(Transcribed page contents)
BEGIN

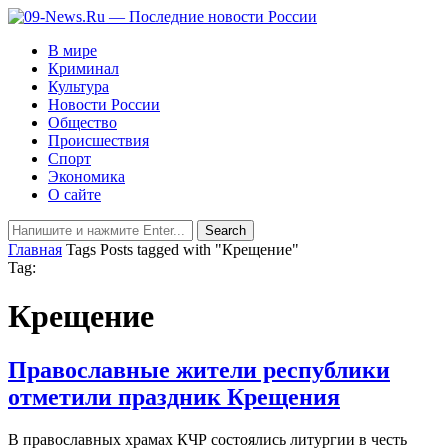
В мире
Криминал
Культура
Новости России
Общество
Происшествия
Спорт
Экономика
О сайте
Главная
Tags
Posts tagged with "Крещение"
Tag:
Крещение
Православные жители республики
отметили праздник Крещения
В православных храмах КЧР состоялись литургии в честь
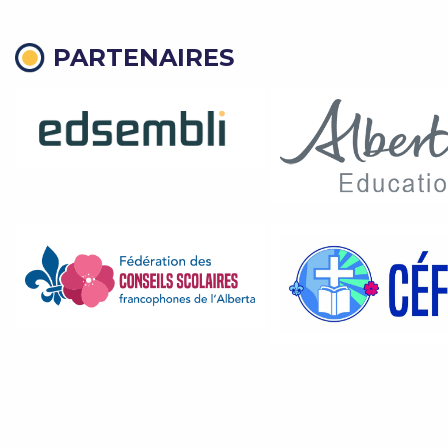
PARTENAIRES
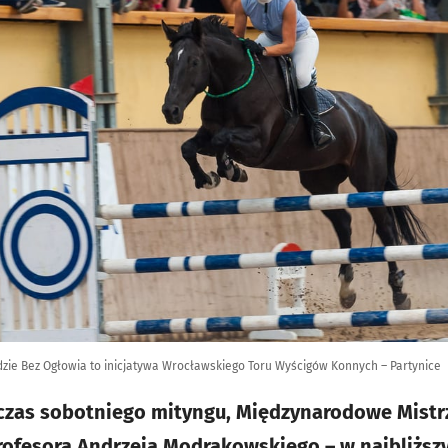
zie Bez Ogłowia to inicjatywa Wrocławskiego Toru Wyścigów Konnych – Partynice
czas sobotniego mityngu, Międzynarodowe Mistrz
rofesora Andrzeja Modrakowskiego – w najbliżs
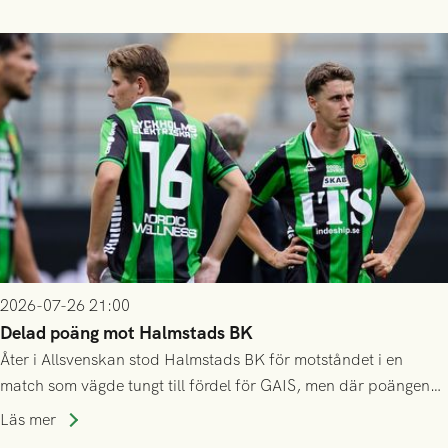
2026-07-26 21:00
Delad poäng mot Halmstads BK
Åter i Allsvenskan stod Halmstads BK för motståndet i en
match som vägde tungt till fördel för GAIS, men där poängen
delades efter dramatik på tilläggstid.
Läs mer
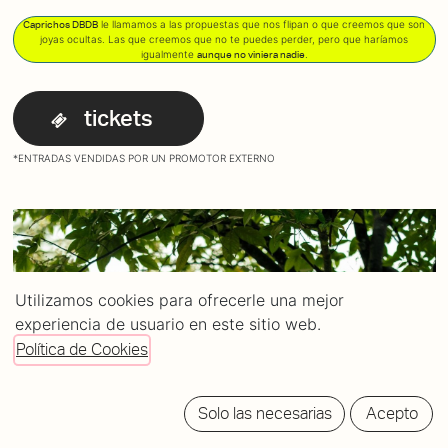
le llamamos a las propuestas que nos flipan o que creemos que son
Caprichos DBDB
joyas ocultas. Las que creemos que no te puedes perder, pero que haríamos
igualmente
.
aunque no viniera nadie
tickets
*ENTRADAS VENDIDAS POR UN PROMOTOR EXTERNO
Utilizamos cookies para ofrecerle una mejor
experiencia de usuario en este sitio web.
Política de Cookies
Solo las necesarias
Acepto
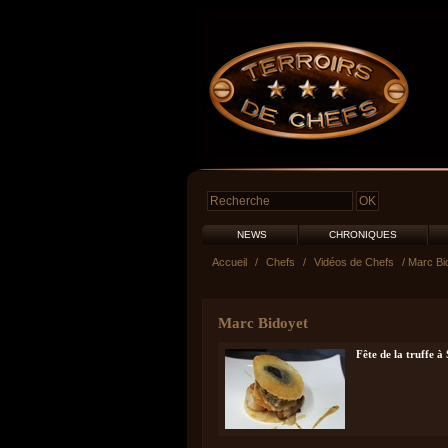
NEWS
CHRONIQUES
Accueil
/
Chefs
/
Vidéos de Chefs
/ Marc Bi
Marc Bidoyet
Fête de la truffe à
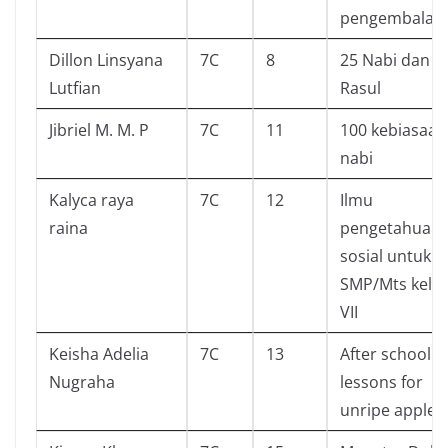
pengembala
Dillon Linsyana
7C
8
25 Nabi dan
Lutfian
Rasul
Jibriel M. M. P
7C
11
100 kebiasaan
nabi
Kalyca raya
7C
12
Ilmu
raina
pengetahuan
sosial untuk
SMP/Mts kela
VII
Keisha Adelia
7C
13
After school
Nugraha
lessons for
unripe apples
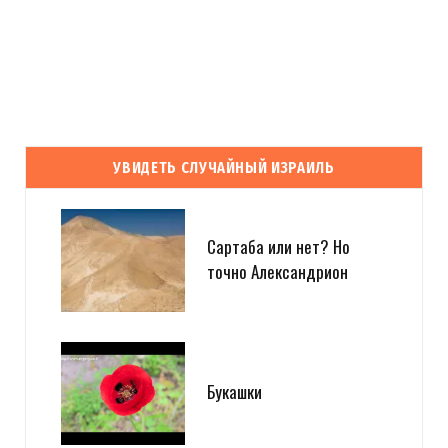
УВИДЕТЬ СЛУЧАЙНЫЙ ИЗРАИЛЬ
Сартаба или нет? Но
точно Александрион
Букашки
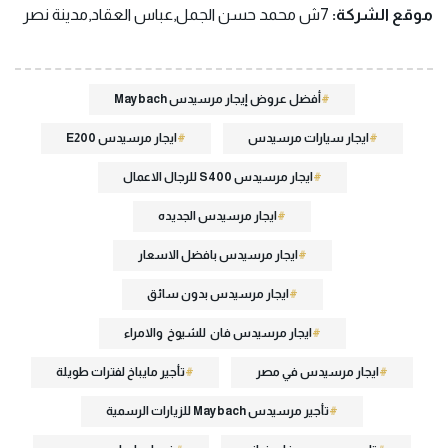
موقع الشركة:
7ش محمد حسن الجمل,عباس العقاد,مدينة نصر
أفضل عروض إيجار مرسيدس Maybach
ايجار سيارات مرسيدس
ايجار مرسيدس E200
ايجار مرسيدس S400 للرجال الاعمال
ايجار مرسيدس الجديده
ايجار مرسيدس بافضل الاسعار
ايجار مرسيدس بدون سائق
ايجار مرسيدس فان للشيوخ والامراء
ايجار مرسيدس في مصر
تأجير مايباخ لفترات طويلة
تأجير مرسيدس Maybach للزيارات الرسمية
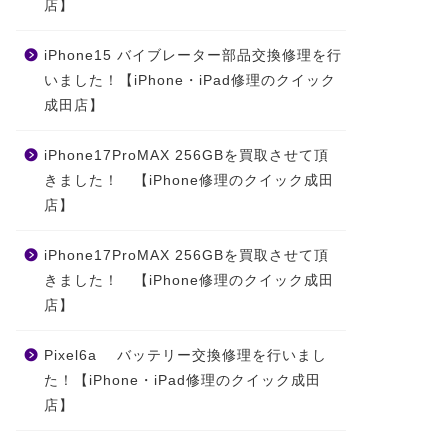
店】
iPhone15 バイブレーター部品交換修理を行
いました！【iPhone・iPad修理のクイック
成田店】
iPhone17ProMAX 256GBを買取させて頂
きました！ 【iPhone修理のクイック成田
店】
iPhone17ProMAX 256GBを買取させて頂
きました！ 【iPhone修理のクイック成田
店】
Pixel6a バッテリー交換修理を行いまし
た！【iPhone・iPad修理のクイック成田
店】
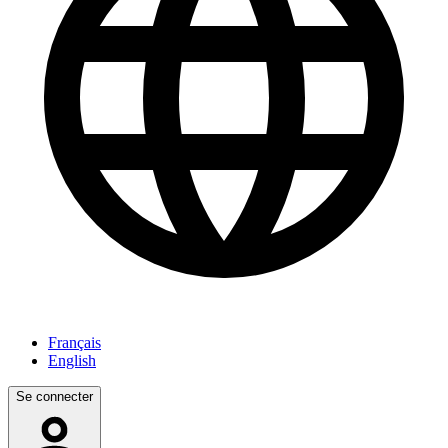
Français
English
Se connecter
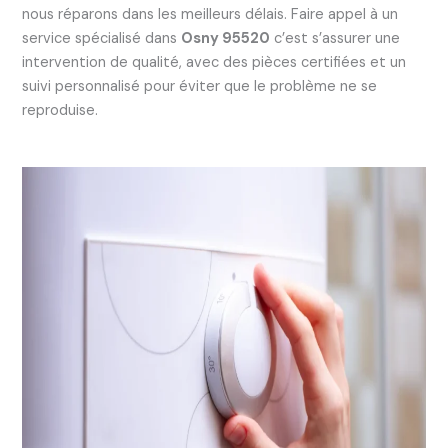
nous réparons dans les meilleurs délais. Faire appel à un
service spécialisé dans
Osny 95520
c’est s’assurer une
intervention de qualité, avec des pièces certifiées et un
suivi personnalisé pour éviter que le problème ne se
reproduise.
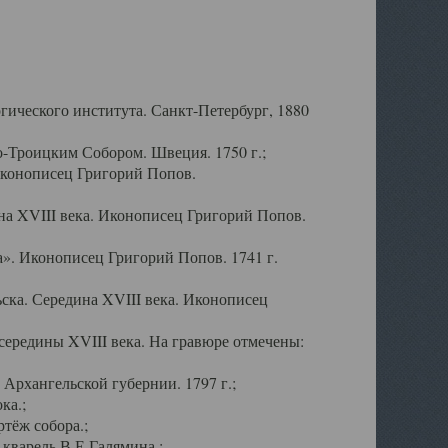
ического института. Санкт-Петербург, 1880
-Троицким Собором. Швеция. 1750 г.;
Иконописец Григорий Попов.
а XVIII века. Иконописец Григорий Попов.
». Иконописец Григорий Попов. 1741 г.
ска. Середина XVIII века. Иконописец
ередины XVIII века. На гравюре отмечены:
Архангельской губернии. 1797 г.;
ка.;
тёж собора.;
кварель В.Е.Галямина.;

END

» **HOW TO COMPLETE THIS TASK**
The lines of the records that contain the string "Крещение" should be located and copied.

» **TASK SOLUTION**
Posts tagged with "Крещение"
Крещение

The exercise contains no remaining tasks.